La Langue des Calculs (1798) : Condillac et l’enseignement des mathématiques
Le traité de mathématiques élémentaires que Condillac rédige à la fin de sa carrière, La langue des calculs, n’a pas connu le destin heureux des grands textes qui firent la gloire philosophique de l’abbé (Essai sur l’origine des connaissances humaines 1746, Traité des sensations 1754 etc.). Publié de façon posthume en 1798, cet ouvrage inachevé reçut un accueil réservé des contemporains (même les « idéologues », que l’on peut considérer comme les héritiers intellectuels de Condillac, ne furent pas unanimes à son sujet), avant de tomber assez rapidement dans l’oubli dès le milieu du 19e siècle. Quoique les raisons de ce parcours sans éclat soient multiples, le livre semble avoir surtout pâti, outre le fait de n’avoir pas pour auteur un authentique mathématicien, du caractère apparemment flou et hybride de ses finalités : s’agit-il d’un ouvrage pédagogique à destination des commençants ? D’un traité proposant, à un public de philosophes avertis, une théorie génétique de l’arithmétique et de l’algèbre ? Des deux à la fois ? Son inachèvement, enfin, ne pouvait manquer de susciter des doutes : fallait-il n’y voir qu’un événement accidentel dû à la mort de Condillac ou au contraire l’indice d’une difficulté plus profonde, remettant en cause le bien-fondé de l’entreprise elle-même ?

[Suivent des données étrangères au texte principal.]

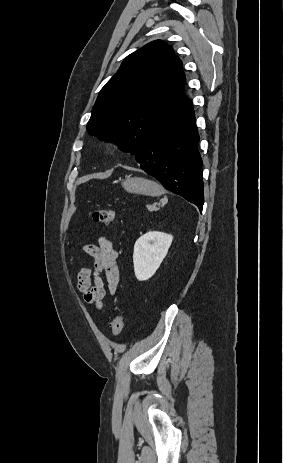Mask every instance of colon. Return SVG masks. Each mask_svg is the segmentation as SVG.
Instances as JSON below:
<instances>
[{
  "instance_id": "colon-1",
  "label": "colon",
  "mask_w": 283,
  "mask_h": 463,
  "mask_svg": "<svg viewBox=\"0 0 283 463\" xmlns=\"http://www.w3.org/2000/svg\"><path fill=\"white\" fill-rule=\"evenodd\" d=\"M115 213L112 209H96L92 213V219L98 224H109L114 220ZM124 329V317L118 314L112 322L113 336H119Z\"/></svg>"
}]
</instances>
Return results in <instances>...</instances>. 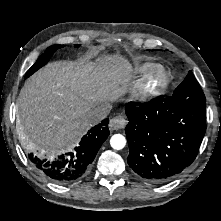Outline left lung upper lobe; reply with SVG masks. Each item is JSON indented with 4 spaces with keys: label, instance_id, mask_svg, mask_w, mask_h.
<instances>
[{
    "label": "left lung upper lobe",
    "instance_id": "left-lung-upper-lobe-1",
    "mask_svg": "<svg viewBox=\"0 0 221 221\" xmlns=\"http://www.w3.org/2000/svg\"><path fill=\"white\" fill-rule=\"evenodd\" d=\"M172 96L179 101L206 103L205 95L191 71H189L184 81L175 89Z\"/></svg>",
    "mask_w": 221,
    "mask_h": 221
}]
</instances>
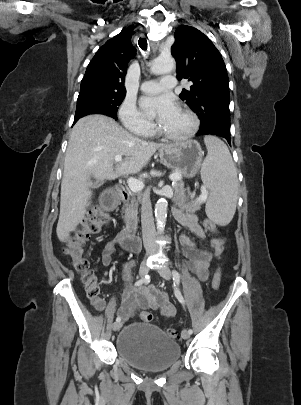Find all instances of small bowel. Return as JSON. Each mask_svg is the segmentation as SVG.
I'll use <instances>...</instances> for the list:
<instances>
[{"instance_id":"small-bowel-1","label":"small bowel","mask_w":301,"mask_h":405,"mask_svg":"<svg viewBox=\"0 0 301 405\" xmlns=\"http://www.w3.org/2000/svg\"><path fill=\"white\" fill-rule=\"evenodd\" d=\"M174 216L179 224L190 230L197 238L206 239V232L198 223L197 215L182 206L174 208ZM180 241L183 245L182 259L187 269L192 272L200 281L209 278L210 266L214 258L219 257L224 250V239L215 237L210 240V249H200L195 241L185 234H181ZM125 248L122 244V232L106 242L101 252V263L109 266L114 255ZM126 250V249H125ZM132 263L124 265L123 278L127 283L120 301L118 316L124 321L131 319L139 308L158 311L164 317H172L176 310L169 300L168 295L154 285L131 289L129 286ZM101 301L98 308H103Z\"/></svg>"}]
</instances>
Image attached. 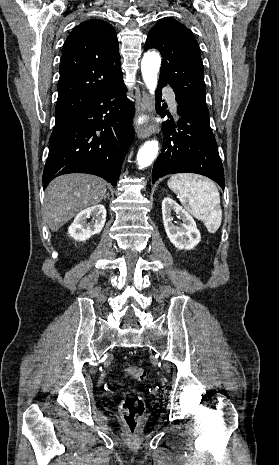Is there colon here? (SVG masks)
<instances>
[{
    "mask_svg": "<svg viewBox=\"0 0 279 465\" xmlns=\"http://www.w3.org/2000/svg\"><path fill=\"white\" fill-rule=\"evenodd\" d=\"M124 370L138 381L146 379V371L141 367L125 364ZM144 411L145 402L140 396L128 395L123 399L120 406V415L129 432L134 433L137 431Z\"/></svg>",
    "mask_w": 279,
    "mask_h": 465,
    "instance_id": "5ec220e1",
    "label": "colon"
}]
</instances>
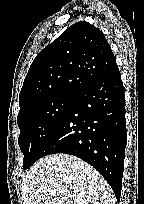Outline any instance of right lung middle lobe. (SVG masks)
Wrapping results in <instances>:
<instances>
[{
    "label": "right lung middle lobe",
    "instance_id": "obj_1",
    "mask_svg": "<svg viewBox=\"0 0 144 204\" xmlns=\"http://www.w3.org/2000/svg\"><path fill=\"white\" fill-rule=\"evenodd\" d=\"M76 95L61 94L41 101L18 114V143L24 155V169L40 158L47 140L67 115Z\"/></svg>",
    "mask_w": 144,
    "mask_h": 204
}]
</instances>
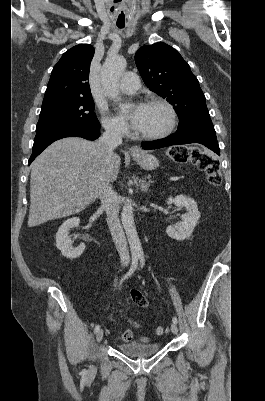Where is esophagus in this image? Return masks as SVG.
Returning a JSON list of instances; mask_svg holds the SVG:
<instances>
[{
    "instance_id": "esophagus-1",
    "label": "esophagus",
    "mask_w": 265,
    "mask_h": 401,
    "mask_svg": "<svg viewBox=\"0 0 265 401\" xmlns=\"http://www.w3.org/2000/svg\"><path fill=\"white\" fill-rule=\"evenodd\" d=\"M129 151H130L131 154H135V153L138 151V149H137L136 146H132V147L129 149Z\"/></svg>"
}]
</instances>
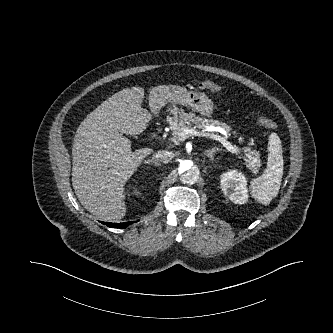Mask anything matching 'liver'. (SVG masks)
Listing matches in <instances>:
<instances>
[{
    "label": "liver",
    "instance_id": "1",
    "mask_svg": "<svg viewBox=\"0 0 333 333\" xmlns=\"http://www.w3.org/2000/svg\"><path fill=\"white\" fill-rule=\"evenodd\" d=\"M186 88L159 85L149 92V106L156 114ZM142 87L123 89L100 104L77 129L72 148V185L84 208L96 217L119 221L127 211L124 185L152 153L143 148L132 152L123 136L142 133L151 114L142 109Z\"/></svg>",
    "mask_w": 333,
    "mask_h": 333
}]
</instances>
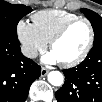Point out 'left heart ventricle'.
I'll list each match as a JSON object with an SVG mask.
<instances>
[{
	"label": "left heart ventricle",
	"instance_id": "left-heart-ventricle-1",
	"mask_svg": "<svg viewBox=\"0 0 102 102\" xmlns=\"http://www.w3.org/2000/svg\"><path fill=\"white\" fill-rule=\"evenodd\" d=\"M89 39V29L85 23L79 22L72 26L65 36L58 41L51 52L59 62L76 59L84 50Z\"/></svg>",
	"mask_w": 102,
	"mask_h": 102
}]
</instances>
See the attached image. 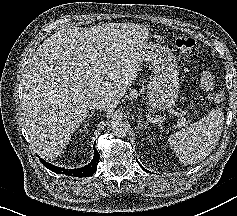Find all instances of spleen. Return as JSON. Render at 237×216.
I'll return each mask as SVG.
<instances>
[{"instance_id":"spleen-1","label":"spleen","mask_w":237,"mask_h":216,"mask_svg":"<svg viewBox=\"0 0 237 216\" xmlns=\"http://www.w3.org/2000/svg\"><path fill=\"white\" fill-rule=\"evenodd\" d=\"M218 127H210L206 119L192 123L186 129L168 135V145L180 158H203L218 140Z\"/></svg>"}]
</instances>
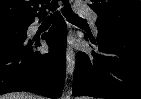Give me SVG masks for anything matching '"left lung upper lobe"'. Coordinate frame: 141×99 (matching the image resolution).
<instances>
[{"label":"left lung upper lobe","mask_w":141,"mask_h":99,"mask_svg":"<svg viewBox=\"0 0 141 99\" xmlns=\"http://www.w3.org/2000/svg\"><path fill=\"white\" fill-rule=\"evenodd\" d=\"M98 28L141 31L140 0H90Z\"/></svg>","instance_id":"5c2ea615"}]
</instances>
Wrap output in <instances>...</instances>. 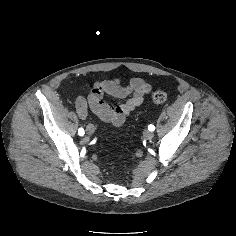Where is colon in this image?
<instances>
[{
    "instance_id": "5ec220e1",
    "label": "colon",
    "mask_w": 236,
    "mask_h": 236,
    "mask_svg": "<svg viewBox=\"0 0 236 236\" xmlns=\"http://www.w3.org/2000/svg\"><path fill=\"white\" fill-rule=\"evenodd\" d=\"M153 101L157 104H162L167 101L168 95L163 91H156L152 97Z\"/></svg>"
}]
</instances>
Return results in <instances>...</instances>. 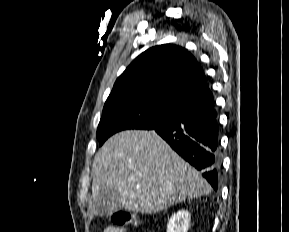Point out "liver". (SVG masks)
<instances>
[{"mask_svg":"<svg viewBox=\"0 0 289 232\" xmlns=\"http://www.w3.org/2000/svg\"><path fill=\"white\" fill-rule=\"evenodd\" d=\"M92 175L93 199L117 191L122 207L136 213H157L211 192L201 174L155 131L113 135L96 153Z\"/></svg>","mask_w":289,"mask_h":232,"instance_id":"1","label":"liver"}]
</instances>
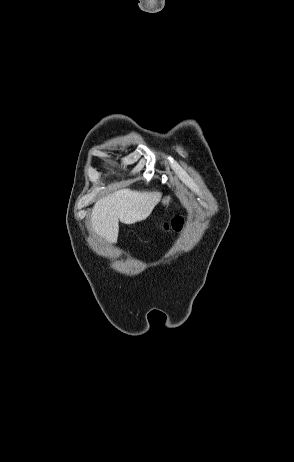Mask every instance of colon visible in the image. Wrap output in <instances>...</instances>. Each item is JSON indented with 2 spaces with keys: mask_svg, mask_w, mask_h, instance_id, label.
<instances>
[{
  "mask_svg": "<svg viewBox=\"0 0 294 462\" xmlns=\"http://www.w3.org/2000/svg\"><path fill=\"white\" fill-rule=\"evenodd\" d=\"M182 224H183L182 218L175 217L171 221L165 222L162 227L165 230L171 229V230H174V231H179L181 229V227H182Z\"/></svg>",
  "mask_w": 294,
  "mask_h": 462,
  "instance_id": "1",
  "label": "colon"
}]
</instances>
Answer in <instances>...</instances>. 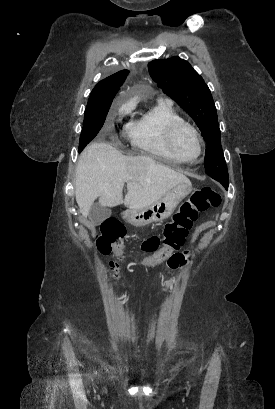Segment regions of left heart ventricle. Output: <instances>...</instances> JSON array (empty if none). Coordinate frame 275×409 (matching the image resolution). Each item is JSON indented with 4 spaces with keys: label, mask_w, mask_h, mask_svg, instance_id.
<instances>
[{
    "label": "left heart ventricle",
    "mask_w": 275,
    "mask_h": 409,
    "mask_svg": "<svg viewBox=\"0 0 275 409\" xmlns=\"http://www.w3.org/2000/svg\"><path fill=\"white\" fill-rule=\"evenodd\" d=\"M175 152L178 157H194L197 153V145L193 134L188 129H183L177 135Z\"/></svg>",
    "instance_id": "left-heart-ventricle-1"
}]
</instances>
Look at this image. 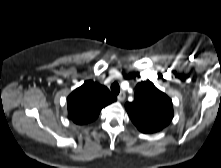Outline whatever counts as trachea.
<instances>
[{
	"mask_svg": "<svg viewBox=\"0 0 221 168\" xmlns=\"http://www.w3.org/2000/svg\"><path fill=\"white\" fill-rule=\"evenodd\" d=\"M111 91H112L114 94H116V95L119 94V92H120V86H119V84H118L117 82H114V83L111 85Z\"/></svg>",
	"mask_w": 221,
	"mask_h": 168,
	"instance_id": "trachea-1",
	"label": "trachea"
}]
</instances>
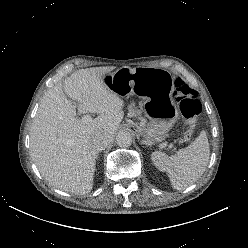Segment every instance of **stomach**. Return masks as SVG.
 Segmentation results:
<instances>
[{
	"label": "stomach",
	"instance_id": "0dacf381",
	"mask_svg": "<svg viewBox=\"0 0 248 248\" xmlns=\"http://www.w3.org/2000/svg\"><path fill=\"white\" fill-rule=\"evenodd\" d=\"M103 82L120 97L136 93L144 101V113L138 134L147 142H162L178 118L172 99L174 78L170 72L154 67H122L106 74Z\"/></svg>",
	"mask_w": 248,
	"mask_h": 248
}]
</instances>
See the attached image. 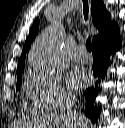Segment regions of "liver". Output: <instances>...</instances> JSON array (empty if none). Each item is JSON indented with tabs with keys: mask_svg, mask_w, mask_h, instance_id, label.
<instances>
[{
	"mask_svg": "<svg viewBox=\"0 0 125 128\" xmlns=\"http://www.w3.org/2000/svg\"><path fill=\"white\" fill-rule=\"evenodd\" d=\"M79 117L81 119L80 128H88V124H89L88 119L84 117L83 115H80ZM49 123H50V126H51V123H52V126H57V127L58 126H69L70 120L67 116H60V117H55L53 120L52 119L49 120L47 124L49 125Z\"/></svg>",
	"mask_w": 125,
	"mask_h": 128,
	"instance_id": "obj_1",
	"label": "liver"
}]
</instances>
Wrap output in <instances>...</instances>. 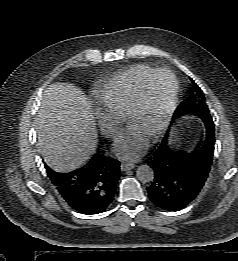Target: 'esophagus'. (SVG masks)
Returning a JSON list of instances; mask_svg holds the SVG:
<instances>
[{"mask_svg":"<svg viewBox=\"0 0 238 261\" xmlns=\"http://www.w3.org/2000/svg\"><path fill=\"white\" fill-rule=\"evenodd\" d=\"M135 167L134 163H130V162H122L120 165V168L122 171H127V170H131Z\"/></svg>","mask_w":238,"mask_h":261,"instance_id":"obj_1","label":"esophagus"}]
</instances>
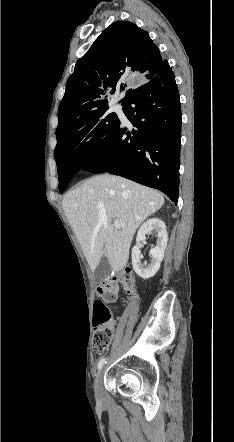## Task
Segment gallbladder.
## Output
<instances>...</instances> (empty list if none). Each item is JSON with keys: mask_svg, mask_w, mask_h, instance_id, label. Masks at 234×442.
Listing matches in <instances>:
<instances>
[{"mask_svg": "<svg viewBox=\"0 0 234 442\" xmlns=\"http://www.w3.org/2000/svg\"><path fill=\"white\" fill-rule=\"evenodd\" d=\"M111 271L108 259L104 256L98 266L95 269V280L96 282H102L106 277L109 276Z\"/></svg>", "mask_w": 234, "mask_h": 442, "instance_id": "bac80fb5", "label": "gallbladder"}]
</instances>
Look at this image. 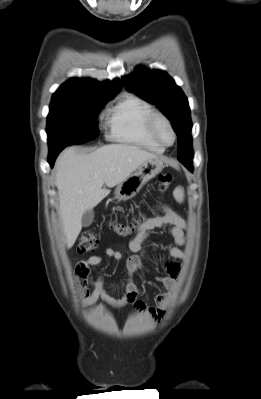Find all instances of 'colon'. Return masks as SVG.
Returning <instances> with one entry per match:
<instances>
[{
  "instance_id": "colon-1",
  "label": "colon",
  "mask_w": 261,
  "mask_h": 399,
  "mask_svg": "<svg viewBox=\"0 0 261 399\" xmlns=\"http://www.w3.org/2000/svg\"><path fill=\"white\" fill-rule=\"evenodd\" d=\"M157 183H158V190L161 193H166L170 189L173 183V176L170 173H161L157 178ZM153 212H154L153 210L150 211L151 214H153ZM145 218H146L145 214H138L135 215L128 223L116 224L113 227L119 235L128 236L142 225ZM97 244H98L97 235L91 230L84 231L79 236L77 244V252L79 254L88 253L94 250Z\"/></svg>"
}]
</instances>
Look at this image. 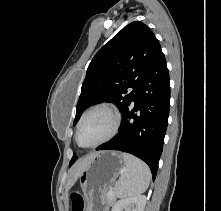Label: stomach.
<instances>
[{"instance_id":"1","label":"stomach","mask_w":221,"mask_h":211,"mask_svg":"<svg viewBox=\"0 0 221 211\" xmlns=\"http://www.w3.org/2000/svg\"><path fill=\"white\" fill-rule=\"evenodd\" d=\"M125 166L120 152L102 151L96 153L79 176L85 200L92 203L97 198L105 199L107 190L124 171Z\"/></svg>"}]
</instances>
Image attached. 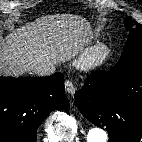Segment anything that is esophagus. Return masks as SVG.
Listing matches in <instances>:
<instances>
[{"mask_svg": "<svg viewBox=\"0 0 142 142\" xmlns=\"http://www.w3.org/2000/svg\"><path fill=\"white\" fill-rule=\"evenodd\" d=\"M65 89L69 94H74L75 93V84L71 80H66L65 81Z\"/></svg>", "mask_w": 142, "mask_h": 142, "instance_id": "34e87169", "label": "esophagus"}]
</instances>
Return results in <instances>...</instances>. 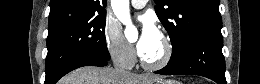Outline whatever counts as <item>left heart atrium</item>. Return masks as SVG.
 <instances>
[{
  "mask_svg": "<svg viewBox=\"0 0 260 84\" xmlns=\"http://www.w3.org/2000/svg\"><path fill=\"white\" fill-rule=\"evenodd\" d=\"M141 34L137 43V50L142 56L151 49L154 43L160 37L159 30L153 20L148 16L140 17Z\"/></svg>",
  "mask_w": 260,
  "mask_h": 84,
  "instance_id": "1",
  "label": "left heart atrium"
}]
</instances>
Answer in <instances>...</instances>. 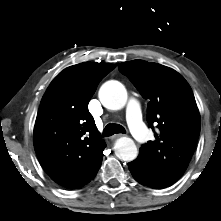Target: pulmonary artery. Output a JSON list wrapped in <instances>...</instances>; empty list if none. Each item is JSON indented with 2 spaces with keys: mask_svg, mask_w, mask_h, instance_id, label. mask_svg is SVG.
<instances>
[{
  "mask_svg": "<svg viewBox=\"0 0 221 221\" xmlns=\"http://www.w3.org/2000/svg\"><path fill=\"white\" fill-rule=\"evenodd\" d=\"M127 115H128V122L130 130L133 134V136L139 141V142H145L147 141L149 137L148 130L143 125L141 120V108L139 102L131 98L127 105Z\"/></svg>",
  "mask_w": 221,
  "mask_h": 221,
  "instance_id": "pulmonary-artery-1",
  "label": "pulmonary artery"
}]
</instances>
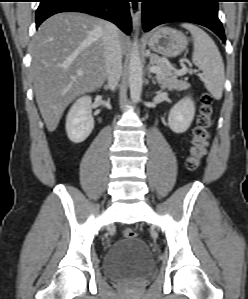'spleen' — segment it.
<instances>
[{
	"instance_id": "obj_1",
	"label": "spleen",
	"mask_w": 248,
	"mask_h": 299,
	"mask_svg": "<svg viewBox=\"0 0 248 299\" xmlns=\"http://www.w3.org/2000/svg\"><path fill=\"white\" fill-rule=\"evenodd\" d=\"M193 37V63L203 72L206 89L217 100L221 99L224 84V63L212 38L202 29L190 23L181 25Z\"/></svg>"
}]
</instances>
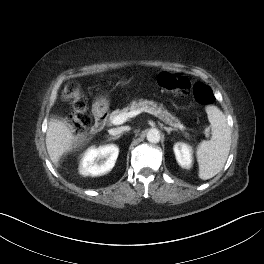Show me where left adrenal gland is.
Masks as SVG:
<instances>
[{
  "label": "left adrenal gland",
  "instance_id": "1",
  "mask_svg": "<svg viewBox=\"0 0 264 264\" xmlns=\"http://www.w3.org/2000/svg\"><path fill=\"white\" fill-rule=\"evenodd\" d=\"M164 129H165V131H166L168 134H170L171 131H177L176 128H172V127H164Z\"/></svg>",
  "mask_w": 264,
  "mask_h": 264
}]
</instances>
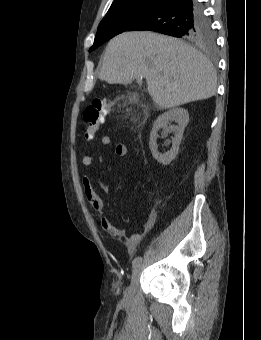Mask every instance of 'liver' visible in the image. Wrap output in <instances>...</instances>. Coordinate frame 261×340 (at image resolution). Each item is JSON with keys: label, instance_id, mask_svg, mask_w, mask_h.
Returning a JSON list of instances; mask_svg holds the SVG:
<instances>
[{"label": "liver", "instance_id": "1", "mask_svg": "<svg viewBox=\"0 0 261 340\" xmlns=\"http://www.w3.org/2000/svg\"><path fill=\"white\" fill-rule=\"evenodd\" d=\"M139 77L160 109L208 99L217 88L213 65L183 41L148 31L121 33L106 47L99 79L128 85Z\"/></svg>", "mask_w": 261, "mask_h": 340}]
</instances>
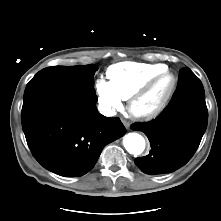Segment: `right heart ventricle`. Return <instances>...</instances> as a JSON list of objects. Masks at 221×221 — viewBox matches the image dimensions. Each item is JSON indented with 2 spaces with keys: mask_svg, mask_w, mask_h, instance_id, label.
Returning <instances> with one entry per match:
<instances>
[{
  "mask_svg": "<svg viewBox=\"0 0 221 221\" xmlns=\"http://www.w3.org/2000/svg\"><path fill=\"white\" fill-rule=\"evenodd\" d=\"M164 64L123 62L107 69L109 83L123 100H128L158 73L166 70Z\"/></svg>",
  "mask_w": 221,
  "mask_h": 221,
  "instance_id": "e07e8e85",
  "label": "right heart ventricle"
}]
</instances>
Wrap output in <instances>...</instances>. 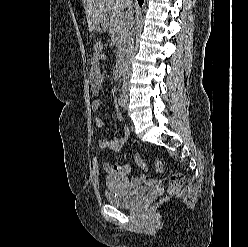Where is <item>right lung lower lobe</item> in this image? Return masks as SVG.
Returning a JSON list of instances; mask_svg holds the SVG:
<instances>
[{
	"mask_svg": "<svg viewBox=\"0 0 248 247\" xmlns=\"http://www.w3.org/2000/svg\"><path fill=\"white\" fill-rule=\"evenodd\" d=\"M143 1L144 0H138L139 5H142L143 4Z\"/></svg>",
	"mask_w": 248,
	"mask_h": 247,
	"instance_id": "98d812e1",
	"label": "right lung lower lobe"
}]
</instances>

La présente étude se propose de discuter ces questions au moyen d’une double mise en perspective : d’une part en replaçant La langue des calculs au sein de la philosophie condillacienne, de sa logique propre et de son évolution interne ; d’autre part et de façon plus générale, en rapportant les thèses pédagogiques développées dans l’ouvrage au débat, entamé dès le siècle précédent, qui oppose, concernant la « méthode de doctrine » la mieux appropriée à l’enseignement des mathématiques, les tenants de la voie dite « synthétique » aux tenants de la voie dite « analytique ».